The real issue is simply the extent to which there can be information sharing between intelligence officials at the FBI and the criminal division at Justice. Under old Justice guidelines -- an overreaction to the wiretapping scandals of the FBI's Hoover era -- a third party had to be present whenever the two met to discuss a case. But that "chaperone" system proved unwieldy, and even before September 11 there were moves afoot to relax those rules.
Then in May the lower FISA court said such a change was not permissible. But on Monday the unanimous three-judge appellate Review Court disagreed, saying not only did the Patriot Act give Justice this right, it existed even under the original FISA statute. Moreover, the Review Court said that creating a "wall" of separation between intelligence and law enforcement officers made no sense because "the definition of an agent of a foreign power ... is grounded on criminal conduct" such as "espionage, sabotage or terrorism."

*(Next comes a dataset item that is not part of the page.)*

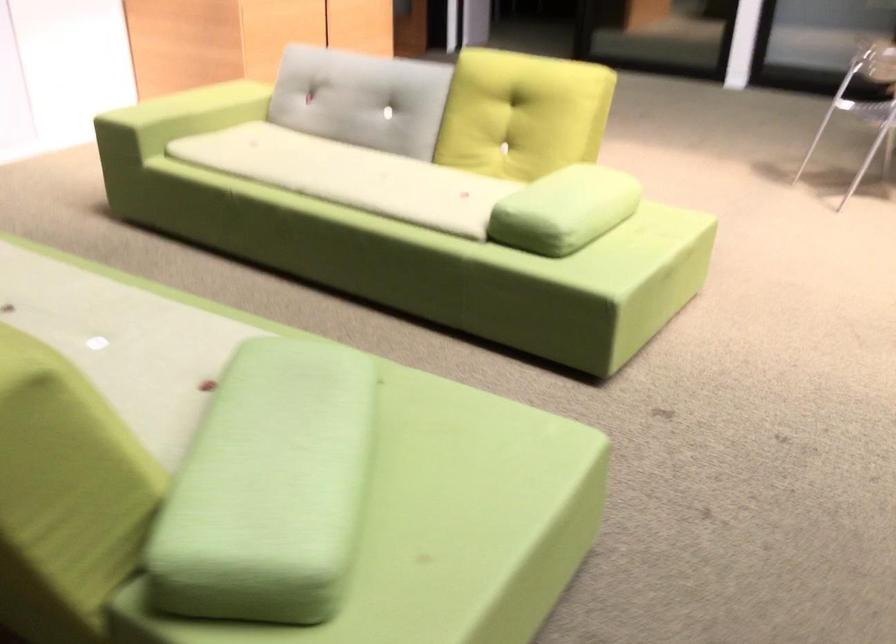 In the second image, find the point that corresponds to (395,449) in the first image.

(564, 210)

Along the way, the review panel cited such liberal authorities as Democrats Pat Leahy and Dianne Feinstein about the purpose of the Patriot Act. Senator Feinstein: "The effect of this provision will be to make it easier for law enforcement to obtain a FISA search or surveillance warrant for those cases where the subject of the surveillance is both a potential source of valuable intelligence and the potential target of a criminal investigation."
Exhibit A in proving Ms. Feinstein's point is the case of "20th hijacker" Zacarias Moussaoui. FBI headquarters declined to seek a FISA warrant against him before 9/11 because it didn't think it had a strong enough case. Field agents were aware that terrorists might be looking into flight schools as Moussaoui had done, and they wanted to look at his computer but lacked solid information about his terror connections.
Every free society needs civil-libertarian watchdogs, but the problem with ours after 9/11 is that they've treated even the smallest change in intelligence procedures as the arrival of Big Brother. If they keep it up, no one will believe them when they're finally right.